Son zamanlarda yurdumuzun dört bir yanından gelen orman yangını haberleri, artık sadece “yangın çıktı” cümlesiyle geçiştirilemeyecek kadar büyük bir acıya dönüşmüş durumda. Her yaz alevlerle sınanıyoruz. Ama bu kez yangınlar yalnızca ağaçları değil, vicdanlarımızı da yakıyor…
Bursa’da çıkartılan ve birçok yerleşim yerini tehdit eden orman yangını, ardında yanan ağaçlardan çok daha fazlasını bıraktı. Çünkü bu yangının, doğanın değil insanın eseri olduğu iddia ediliyor. Evet, yanlış duymadınız: iddialara göre, yangını çıkartan kişi FETÖ’den ihraç edilmiş bir isim! Hem de bir siyasi partinin gençlik kolları başkanlığı gibi bir görevde bulunmuş bir şahıs…
Orman yangını sonrası 03 HK 184 plakalı araçla bölgeden ayrıldığı söylenen bu kişinin “Afyonlu” olduğu söylentileriyle memleketimizi karalamaya çalışanlar, sonunda gerçek ortaya çıkınca sustular. O hain Afyonlu değil, Bursalı çıktı. Ama fark eder mi? Nereli olduğu değil, ne yaptığı önemli. Çünkü o gün yanan sadece çam ağaçları değildi… Kuşlar, sincaplar, kaplumbağalar, yaban domuzları… Allah’ın yarattığı her bir canlı, o cehennem ateşinin içinde can verdi. Yanan, ciğerlerimizdi… Yanan, geleceğimizdi…
Sakarya’daki yangın, Afyonkarahisar sınırımıza kadar geldi. İhsaniye Sarıcaova mevkiinde doğa alevlerle boğuştu. Ve ne yazık ki bu felakette 10 kahramanımızı şehit verdik. Ciğerimiz bir kez daha yandı…
Ama acının üzerine bir de şu var: Klimalı odalarda oturup, sosyal medyada parmak oynatarak orman işçilerine laf edenler var. “Yatıyorlar, maaş alıyorlar” diyen vicdansızlar… Be hey gafiller!
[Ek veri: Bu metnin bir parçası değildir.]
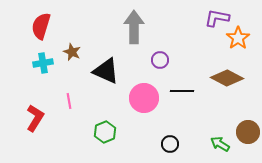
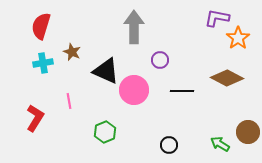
pink circle: moved 10 px left, 8 px up
black circle: moved 1 px left, 1 px down
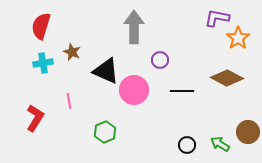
black circle: moved 18 px right
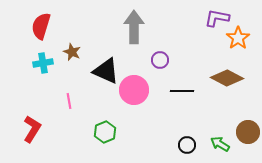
red L-shape: moved 3 px left, 11 px down
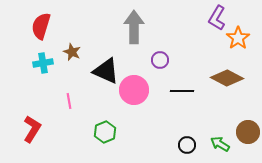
purple L-shape: rotated 70 degrees counterclockwise
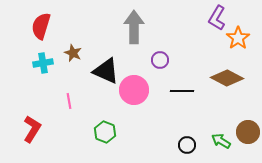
brown star: moved 1 px right, 1 px down
green hexagon: rotated 15 degrees counterclockwise
green arrow: moved 1 px right, 3 px up
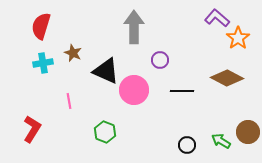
purple L-shape: rotated 100 degrees clockwise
Hiç mi o işçilerin alevlerin arasına girip canla başla mücadele ettiğini görmediniz? Hiç mi dumanla gözleri dolmuş, yorgunluktan dizlerinin üzerine çökmüş bir orman emekçisine denk gelmediniz? Gelseniz bile anlamazsınız. Çünkü sizin kalbiniz çoktan kurumuş, aklınız da cehaletin yangınında kül olmuş!
Bu ülkenin orman işçileri, gövdesini ateşe siper ediyor. Onlar evlerine bir lokma ekmek götürmek için, çocuklarının geleceği için, “yeşil vatan” için mücadele veriyor. Lütfen artık dilinizi tutun! Haddiniz olmayan konularda konuşarak, bu insanların emeklerine gölge düşürmeyin.
Bugün yanan ormanlar değil sadece…
Yanan bir ülkenin umudu…
Yanan, bir milletin yüreği…
Bir ağaç yetiştirmek yıllar alır. Ama bir kibritle o yılları saniyede yakabiliyorsunuz. İşte mesele de tam burada başlıyor: Her kibritin bir eli var. O eli tanıyın. O ele dur deyin. Ve unutmayın…
Yeşil vatanı savunmak, sadece orman işçilerinin değil, hepimizin görevidir.